At last week’s sold-out American Herbal Products Association’s Hemp-CBD Supplement Congress in Denver, keynote speaker Colorado Governor Jared Polis declared hemp a “crop of the past and, yes, a crop of the future.” As a crop of the past, hemp has distinctly American roots. Highlighting this history, Governor Polis recounted how our nation’s founders grew hemp and how some of the earliest American flags were made of the plant. While he took time to offer some historical and personal anecdotes, the Governor devoted the majority of his speech to discussing hemp as a crop of the future.
While Colorado has had early success in leading the hemp market, Governor Polis sees an even brighter future for the state and the industry. In particular, he highlighted the Colorado Department of Agriculture’s (“CDA”) Colorado Hemp Advancement & Management Plan (the CHAMP Initiative”). The CDA will submit the CHAMP Initiative to the United States Department of Agriculture, as the 2018 Agricultural Improvement Act (the “2018 Farm Bill”) calls for state plans for the management of various aspects of hemp cultivation and processing. Governor Polis sees this initiative as “a unique opportunity to establish a comprehensive blueprint for how the state will not only manage but also advance this emerging [hemp] industry by examining the entire supply chain from cultivation to market, and the steps in between.” For more information on the CHAMP Initiative, click here.

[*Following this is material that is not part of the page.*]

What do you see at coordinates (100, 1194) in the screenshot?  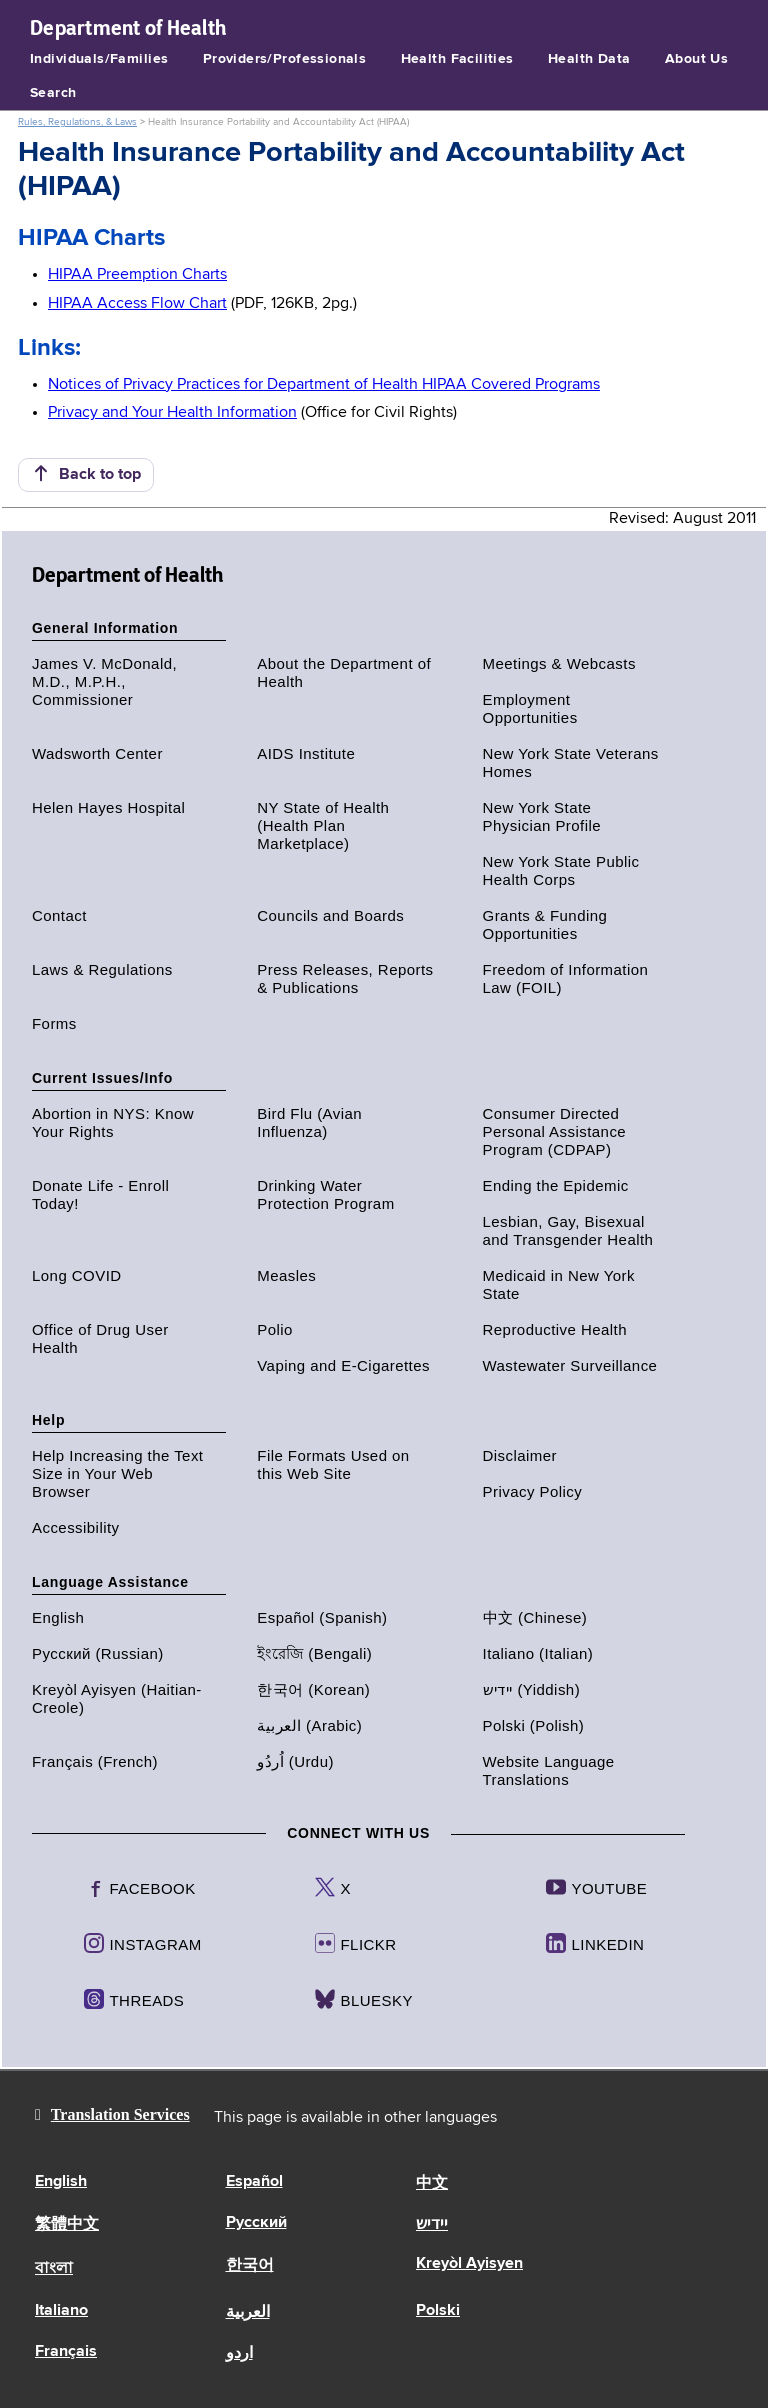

In addition to the Governor’s keynote address, two other panels filled the remainder of the morning agenda. The first of the day, “The Hemp-CBD Supplement Market: A Financial Snapshot,” discussed the financial states of and projections for cannabis markets. One such estimate forecasts that in 2022 the world cannabis market will have grown to $30 billion, with the United States accounting for a staggering $22.1 billion of the market. Focusing on the Hemp-CBD supplement market, the panel stressed that the key to unlocking the next phase of growth for the market is for the U.S. Food and Drug Administration to determine how it is going to regulate the space.

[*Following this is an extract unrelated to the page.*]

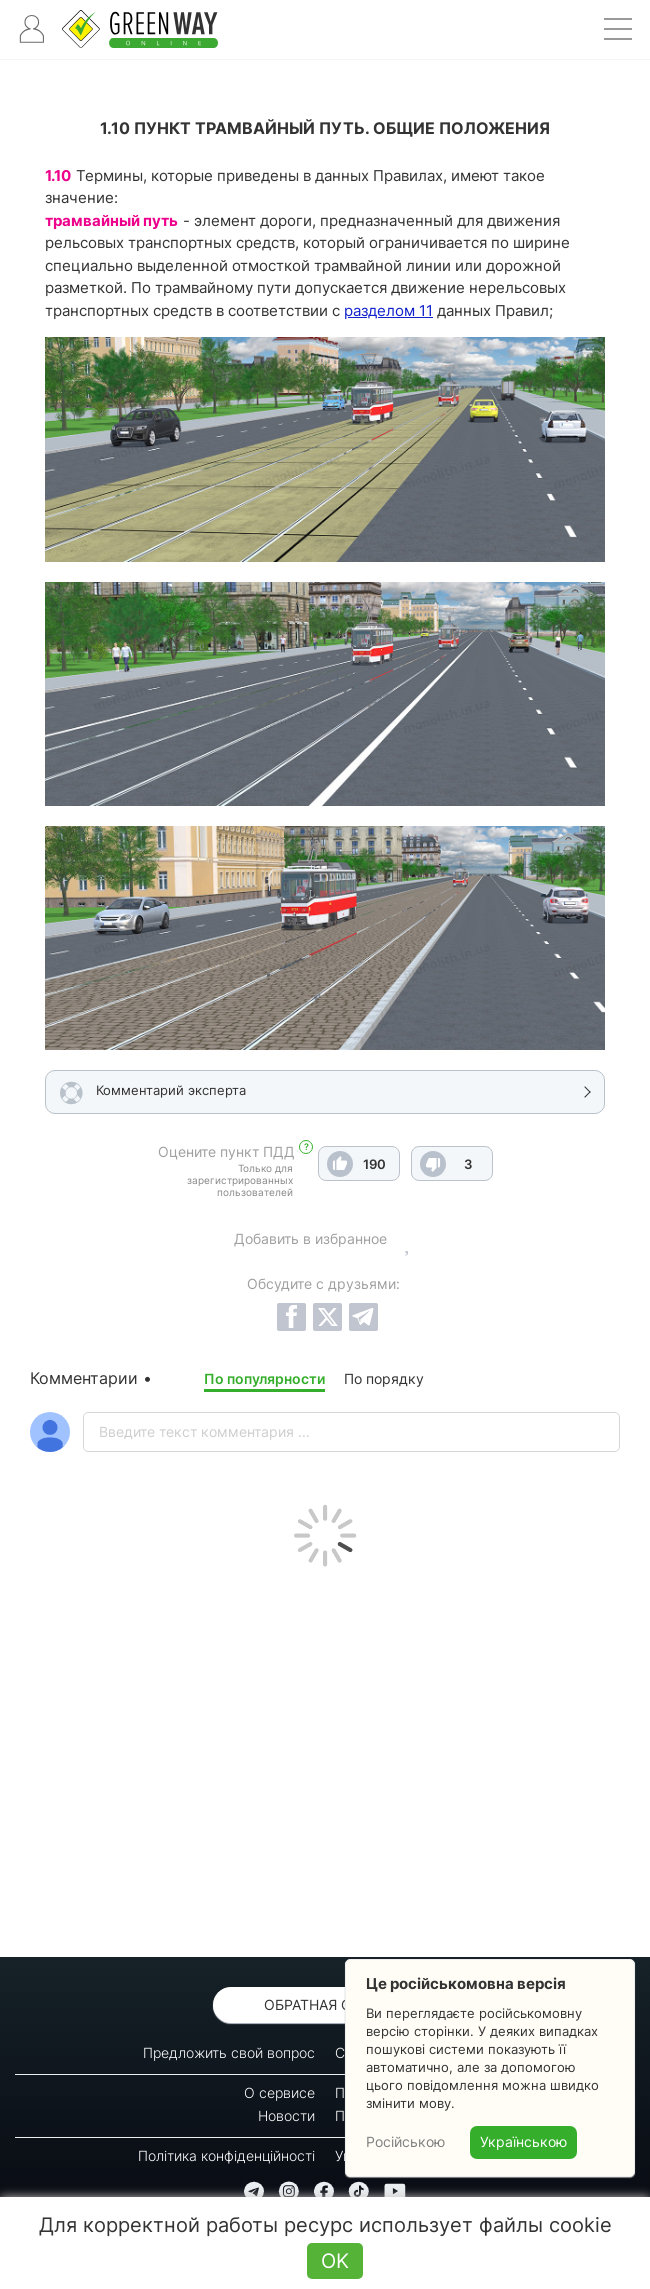 The image size is (650, 2289). I want to click on По порядку, so click(384, 1378).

The second and final panel of the morning, “Getting to Market: Hemp Supply Chain Management,” featured a discussion of the hemp supply chain. Featuring scientists, farmers, and attorneys, the panel discussed the fragile state of the hemp supply chain. From interstate transport issues to destructive microbial outbreaks, the hemp supply chain is far from unbreakable. In fact, several of the panelists seemed particularly concerned that the market is outpacing the supply chain. These concerns stress the importance of initiatives, such as the CDA’s CHAMP Initiative, and allies, such as Governor Polis, to ensuring that hemp can grow into the “crop of the future.”